── Data provided ──

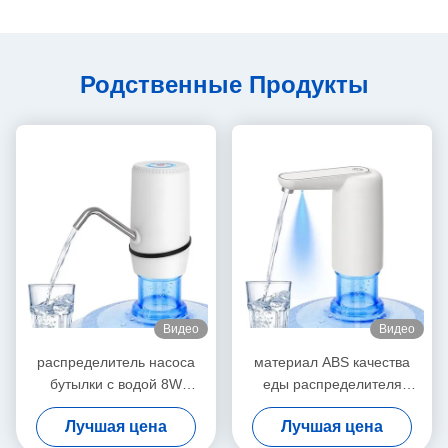
Родственные Продукты
Видео
Видео
распределитель насоса
материал ABS качества
бутылки с водой 8W
еды распределителя
2.4L/Min 1200mAh с
насоса бутылки с водой
Лучшая цена
Лучшая цена
декоративным скашивает
1.6L/Min 1200mAh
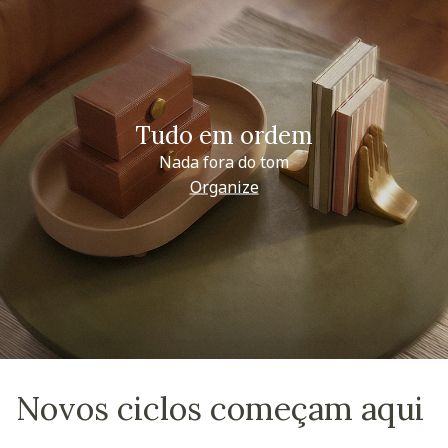
Tudo em ordem
Nada fora do tom
Organize
Novos ciclos começam aqui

───

Exercise objective: Every entry above should be returned exactly, with no images included.

Response:
Родственные Продукты
Видео
Видео
распределитель насоса
материал ABS качества
бутылки с водой 8W
еды распределителя
2.4L/Min 1200mAh с
насоса бутылки с водой
Лучшая цена
Лучшая цена
декоративным скашивает
1.6L/Min 1200mAh
Tudo em ordem
Nada fora do tom
Organize
Novos ciclos começam aqui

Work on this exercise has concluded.